Na votação das alterações, todos os ajustes propostos pela coligação governamental (PSD e CDS-PP) foram aceites, assim como uma sugestão do PS e três do Chega.
“Aprovámos propostas dos dois principais partidos da oposição, ajustes que considero positivos”, começou por destacar Montenegro.
O primeiro-ministro observou que, apesar da aprovação das propostas do Chega e do PS, os dois partidos não se uniram na votação deste diploma.
“Este é um sinal dos tempos: na legislatura anterior, colaboraram entre si contra o Governo, agora hesitam em trabalhar em conjunto com o Governo em prol do país”, afirmou.
Mostrando-se desinteressado em intervir nas “estratégias partidárias”, o primeiro-ministro reiterou: “Não podem afirmar que os partidos da maioria não colaboraram com todos e não validaram medidas que viram como benéficas”, declarou.
Montenegro defendeu novamente a atuação do Governo em relação à imigração e criticou como a questão tem sido abordada tanto por políticos quanto pela mídia.

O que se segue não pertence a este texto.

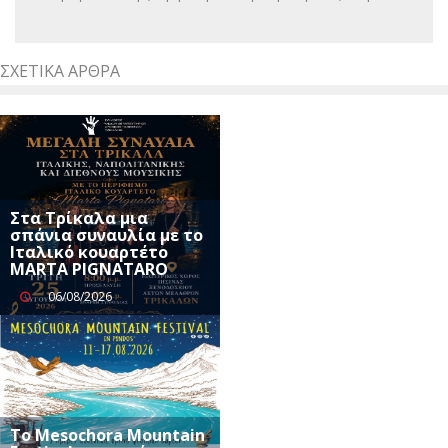
ΣΧΕΤΙΚΆ ΆΡΘΡΑ
Στα Τρίκαλα μια
σπάνια συναυλία με το
Ιταλικό κουαρτέτο
MARTA PIGNATARO
06/08/2026
Το Mesochora Mountain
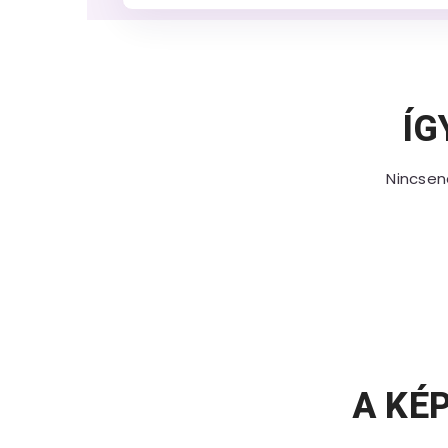
ÍG
Nincsen
A KÉ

“Na sociedade, além do espetáculo político, além dos exageros noticiosos que muitas vezes – para não dizer quase sempre – são amplificados pelos partidos preocupados com o conflito, o que testemunhei nas ruas é que aqueles que vêm para Portugal por razões positivas (…) são os primeiros a dizer: vocês estão no caminho certo, continuem a política que beneficia Portugal, os portugueses e os imigrantes”, mencionou, reiterando uma mensagem que já havia comunicado na segunda-feira à noite na Amadora.

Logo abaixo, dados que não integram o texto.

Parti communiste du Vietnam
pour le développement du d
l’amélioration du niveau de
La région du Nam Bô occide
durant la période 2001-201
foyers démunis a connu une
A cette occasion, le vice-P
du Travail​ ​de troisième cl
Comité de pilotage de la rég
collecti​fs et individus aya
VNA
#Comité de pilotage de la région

Durante um almoço com todos os autarcas do distrito de Lisboa, onde compareceram todos exceto os independentes Isaltino Morais (Oeiras) e Sérgio Galvão (Torres Vedras), Montenegro comprometeu-se a trabalhar com os presidentes de câmara para “regulamentar e dignificar” a imigração.
“Não fechamos a porta a ninguém, mas também não a temos completamente aberta. É fundamental respeitar regras, e dessas regras resultarão projetos de trabalho que enriquecerão a nossa economia”, assegurou, enfatizando que o Governo busca oferecer aos imigrantes acesso a serviços essenciais, como saúde, habitação e educação.
A Assembleia da República aprovou hoje a nova versão da lei dos estrangeiros, com o apoio do PSD, CDS-PP, Chega, IL e JPP, e a oposição do PS, Livre, PCP, BE e PAN.
A versão revista do decreto que estabelece o regime jurídico de entrada, permanência, saída e afastamento de estrangeiros do território nacional, que havia sido rejeitada pelo Tribunal Constitucional em agosto passado, foi aprovada na votação final após serem analisadas, na especialidade, todas as modificações sugeridas pelos partidos.